NYU Stern professor of information systems and machine learning whose 2024 construction of DBOT — an AI trained on Damodaran's complete output — produced the empirical experiment that crystallized Damodaran's thinking on AI moats.

Vasant Dhar is the Howard J. Heyman Professor at NYU's Stern School of Business and a faculty member at the Center for Data Science. His research spans machine learning, predictive analytics, and the design of AI systems for decision-making in financial markets. Across three decades of work, Dhar has built a research program around the question of where machine intelligence augments human judgment and where it must defer to it. In 2024, Dhar and his team built DBOT — a large language model fine-tuned on every blog post, lecture, valuation, and book Aswath Damodaran had published — and tested whether the bot could replicate Damodaran's valuation work. The experiment's result became the founding empirical case for Damodaran's "Beat Your Bot" framework: DBOT successfully imitated Damodaran's prose but systematically failed at the framing decisions that produce credible valuations.

In the AI Story

Hedcut illustration for Vasant Dhar
Vasant Dhar

Dhar is one of a small number of academics whose career has straddled finance and machine learning long enough to test rather than merely speculate about the relationship between the two. His earlier work on algorithmic trading and predictive systems for hedge funds gave him direct experience with the failure modes of automated decision-making in financial contexts. The DBOT experiment was, in this sense, a controlled test of how far the failure modes had retreated under modern LLM architectures.

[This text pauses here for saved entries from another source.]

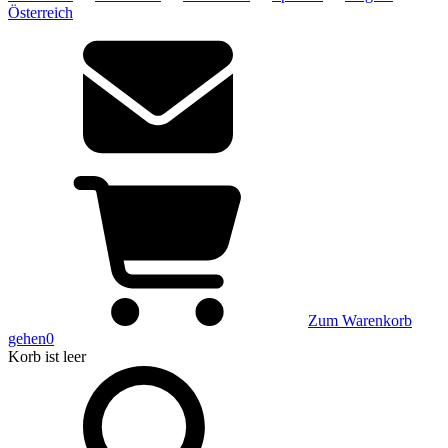
Österreich
Zum Warenkorb
gehen
0
Korb
ist leer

The collaboration with Damodaran is illuminating because Damodaran's published corpus represents perhaps the largest, most internally consistent body of valuation writing by a single author. If any expert's analytical work could be successfully replicated by training on text, his could. The fact that DBOT failed at the analytical layer despite succeeding at the prose layer was, for Dhar, an empirical confirmation of a hypothesis he had long held: that the cognitive operations producing expert judgment leave traces in text but cannot be reconstructed from text alone.

Dhar's broader research program has implications beyond the DBOT experiment for how investors should evaluate AI-driven services across industries. His work on prediction machines and decision systems argues consistently that AI augmentation produces the largest gains where the underlying problem is well-specified, the feedback signal is clean, and the cost of error is bounded. Where any of these conditions fails — as they typically do in valuation — augmentation works less reliably, and the human judgment layer remains load-bearing.

Origin

Dhar joined NYU Stern in 1988 after earning his PhD in artificial intelligence from the University of Pittsburgh. He directed the Center for Business Analytics at Stern and has held visiting positions at multiple research institutions.

Key Ideas

Empirical experimentalist. Dhar's career is distinguished by testing rather than asserting claims about AI capability in financial contexts.

DBOT as controlled experiment. The construction was not commercial but diagnostic — an attempt to locate empirically the boundary between AI-replicable and human-essential cognitive work.

Augmentation theory. Dhar's research consistently argues that AI augmentation succeeds where problems are well-specified and fails where judgment is essential.

Bridge between disciplines. Dhar's career embodies the cross-domain dabbling Damodaran prescribes as a moat-building practice.

Appears in the Orange Pill Cycle

Further reading

  1. Vasant Dhar, Data Science and Prediction, Communications of the ACM (2013)
  2. Vasant Dhar, Various papers on machine learning in finance (NYU Stern, 1990s-2020s)
  3. Vasant Dhar, "When to Trust Robots with Decisions, and When Not To," Harvard Business Review (2016)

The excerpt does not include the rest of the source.